Como afirma a Dra. Deborah Beranger, endocrinologista, possuímos relógios internos que governam nossas funções fisiológicas e biológicas. E estas também dispõem de um tempo cronometrado para exercerem seu papel no organismo.
A médica explica que as pessoas estão geralmente familiarizadas com os ritmos circadianos como uma forma de se referir ao ciclo de sono, ou seja, ao acordar e dormir. “Nas últimas duas décadas, no entanto, os pesquisadores descobriram que o relógio no cérebro não é, de forma alguma, o único em nosso corpo”, afirma.
O que é o ciclo circadiano?
O ciclo circadiano teria ligação com o tempo que nosso organismo leva para exercer todas as suas funções no decorrer do dia. A partir desse conhecimento, surgiu, entre a comunidade médica, a cronomedicina.
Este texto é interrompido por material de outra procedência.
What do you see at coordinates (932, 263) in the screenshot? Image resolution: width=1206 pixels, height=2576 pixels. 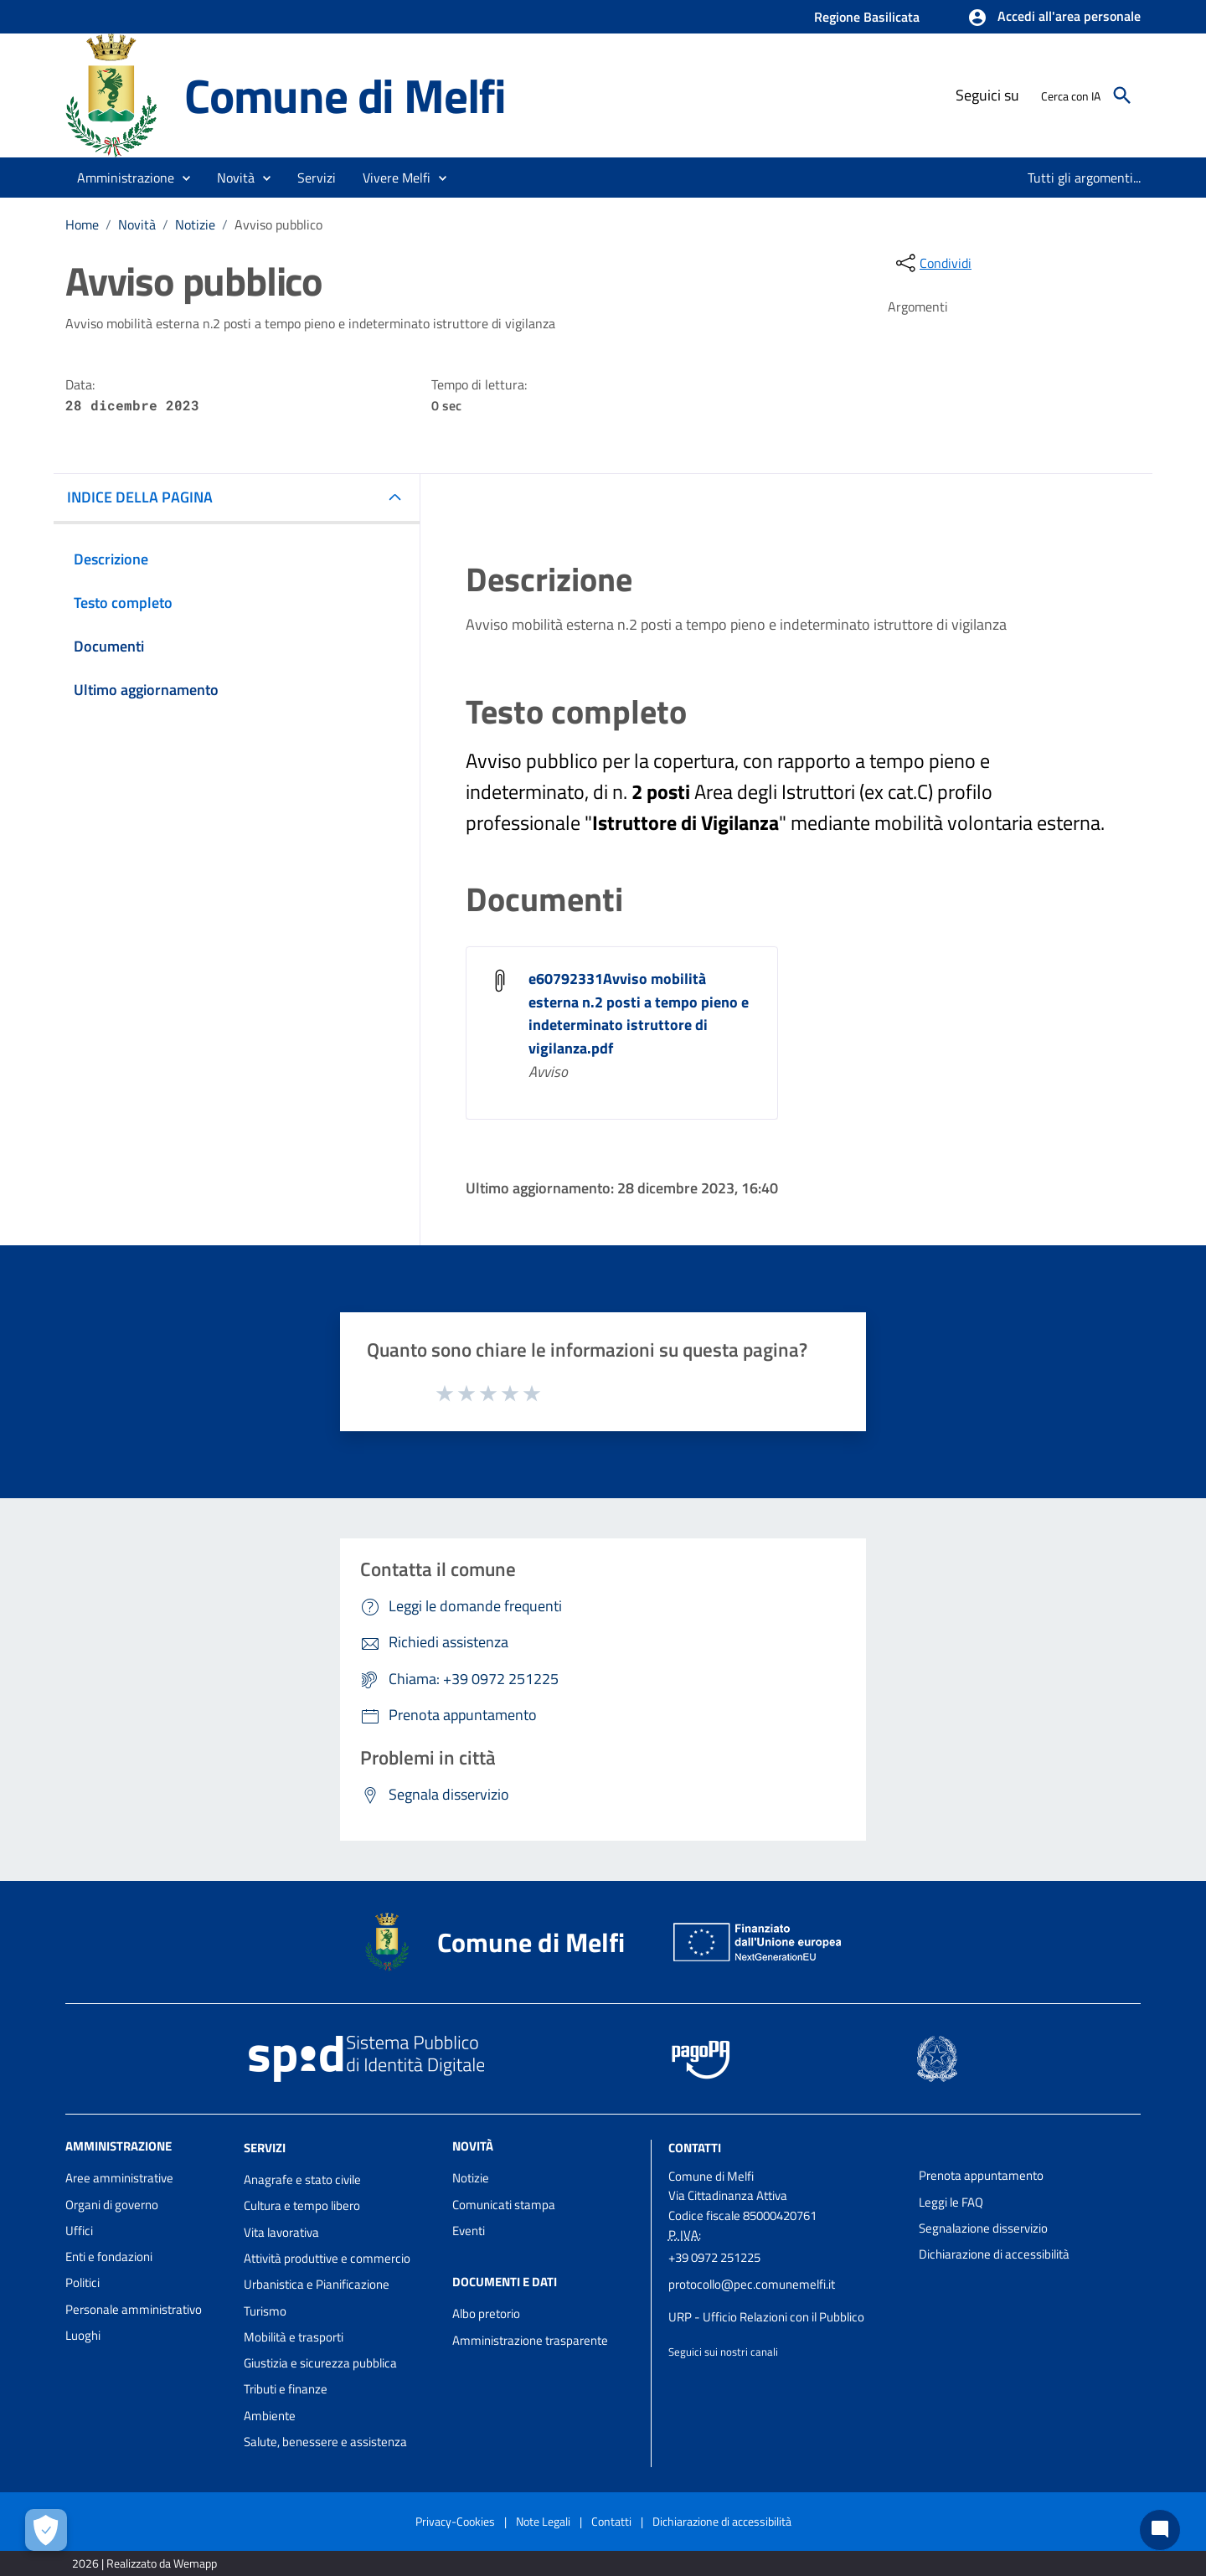 I see `[condividi sui social]` at bounding box center [932, 263].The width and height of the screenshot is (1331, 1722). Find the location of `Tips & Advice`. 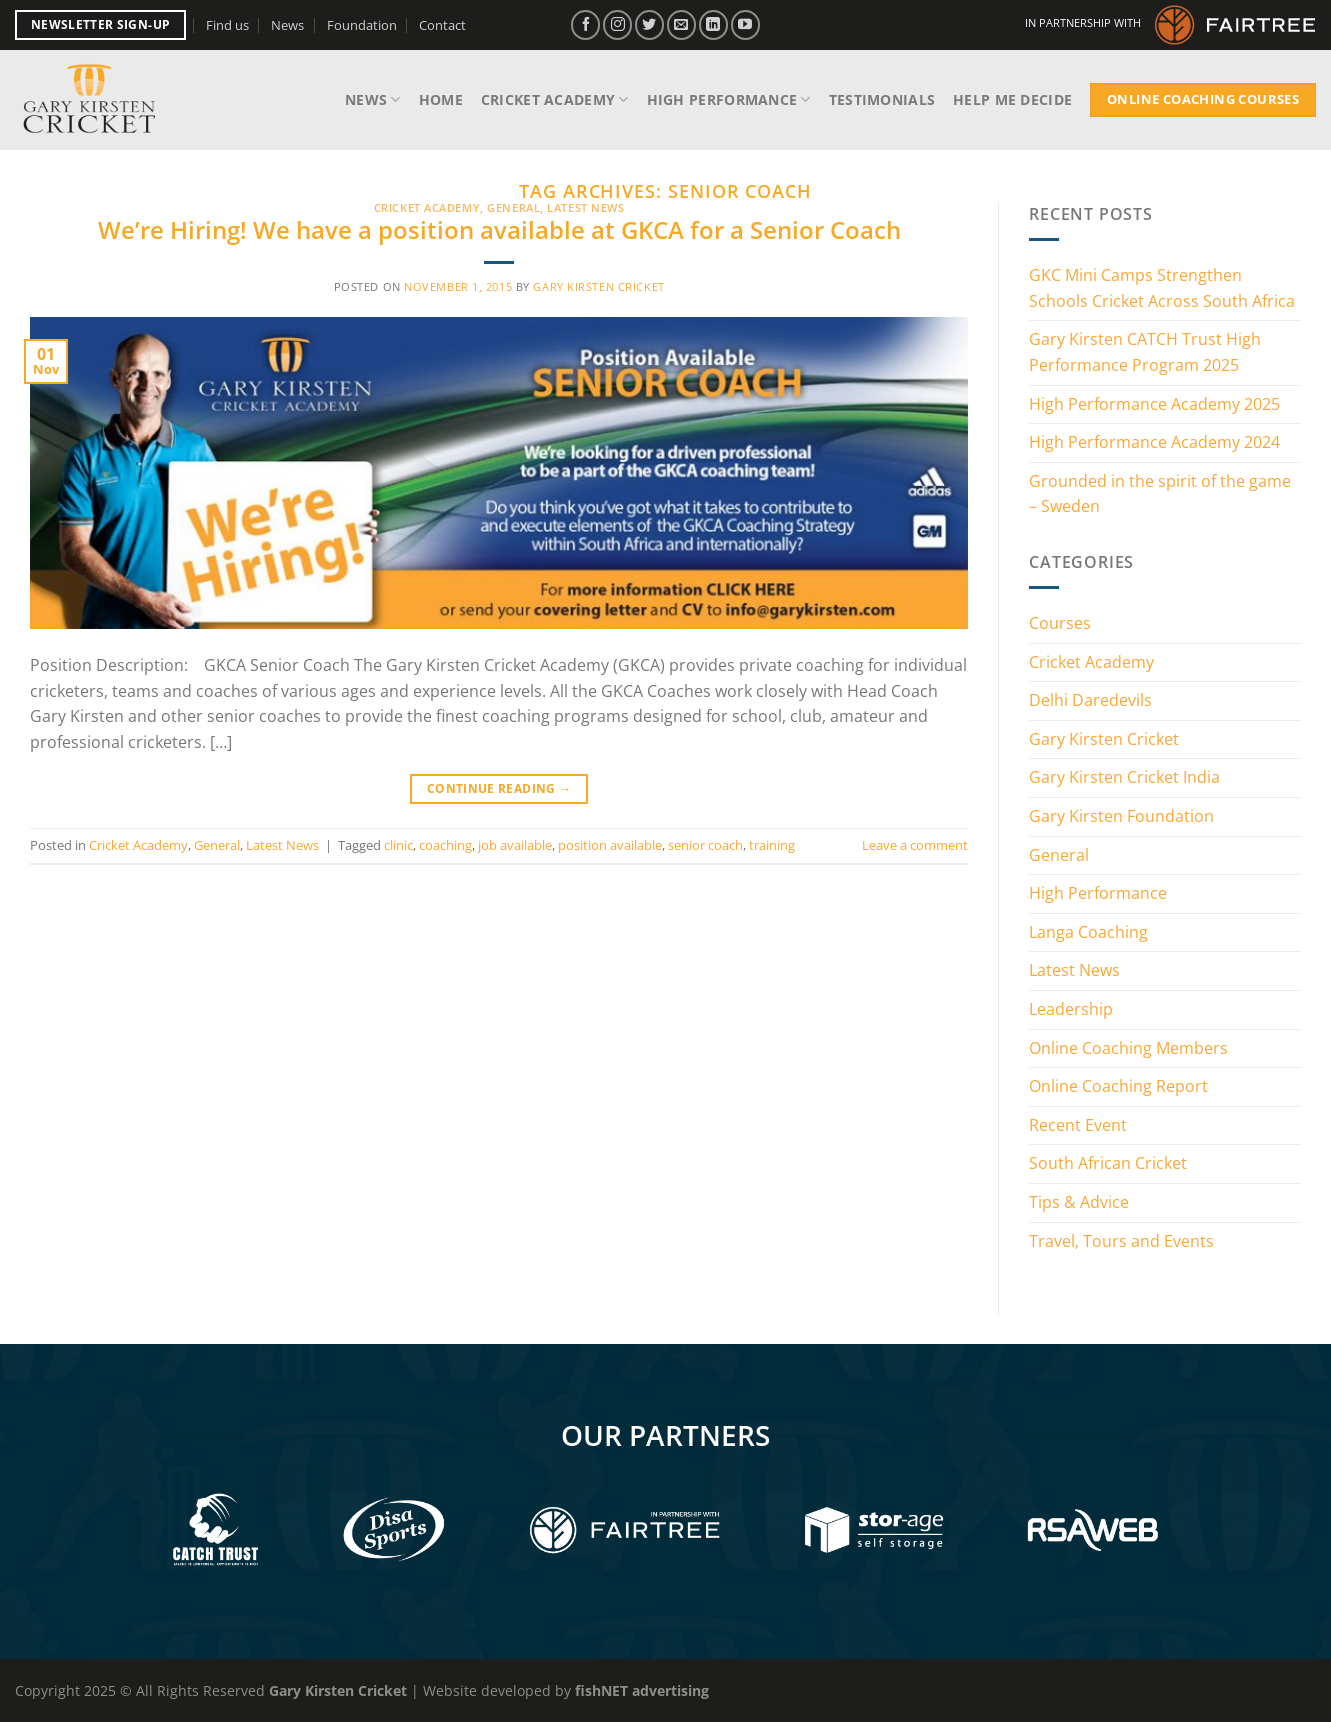

Tips & Advice is located at coordinates (1079, 1202).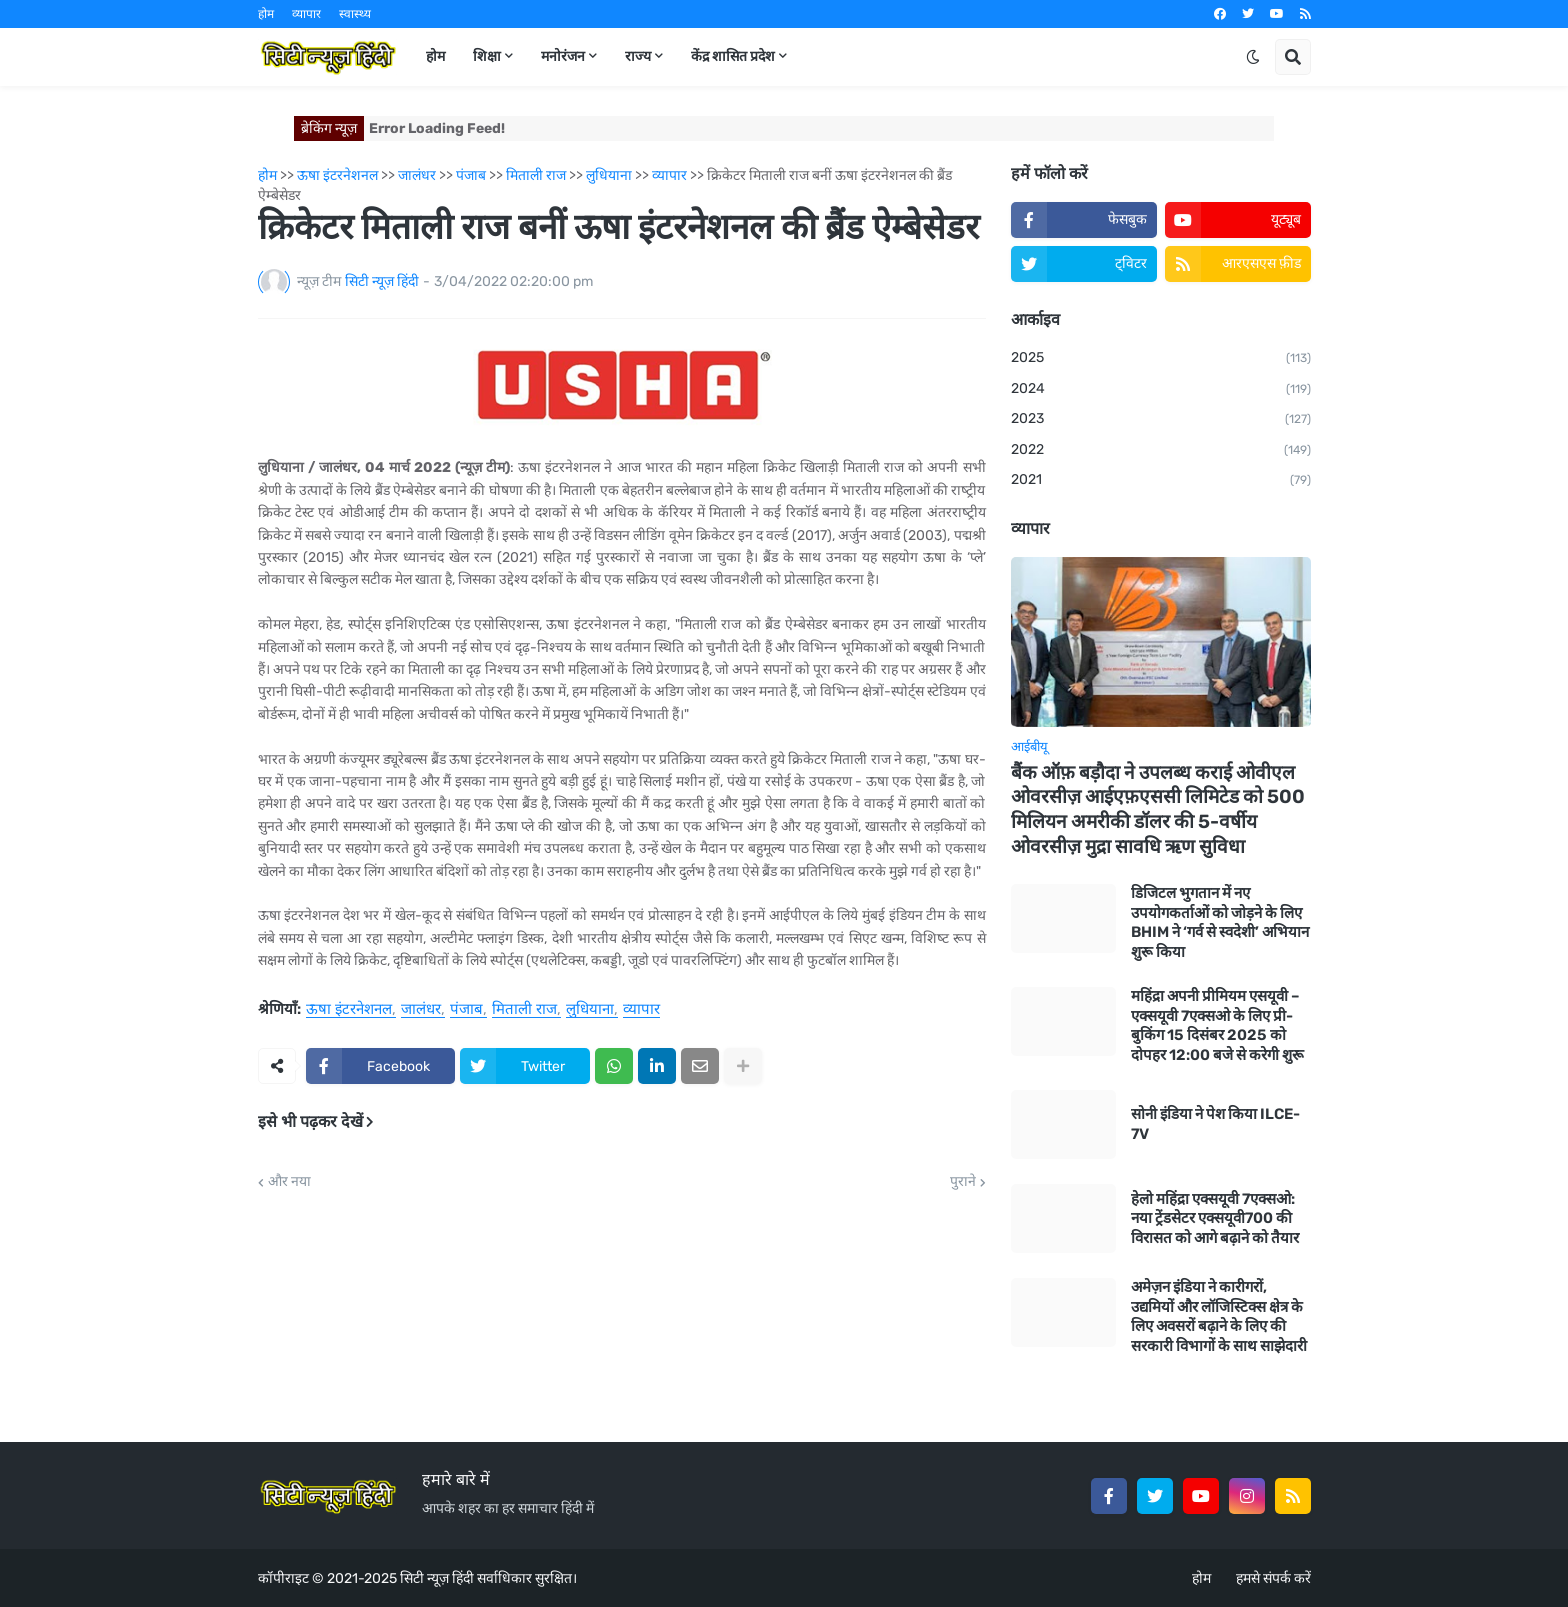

Já que “cronos” vem do grego khrónos, que significa tempo, os especialistas dessa linha estudam causas e efeitos dos diversos relógios biológicos e fisiológicos no corpo.
“Há relógios celulares organizados e que estão presentes em diversos órgãos representando cada sistema fisiológico: há um relógio da pele, um do fígado, um do sistema imunológico, para o rim, coração, pulmões, músculos e até sistema reprodutivo. Cada um desses relógios sincroniza-se com o relógio central no cérebro como uma seção de orquestra seguindo seu maestro”, compara a Dra. Deborah Beranger.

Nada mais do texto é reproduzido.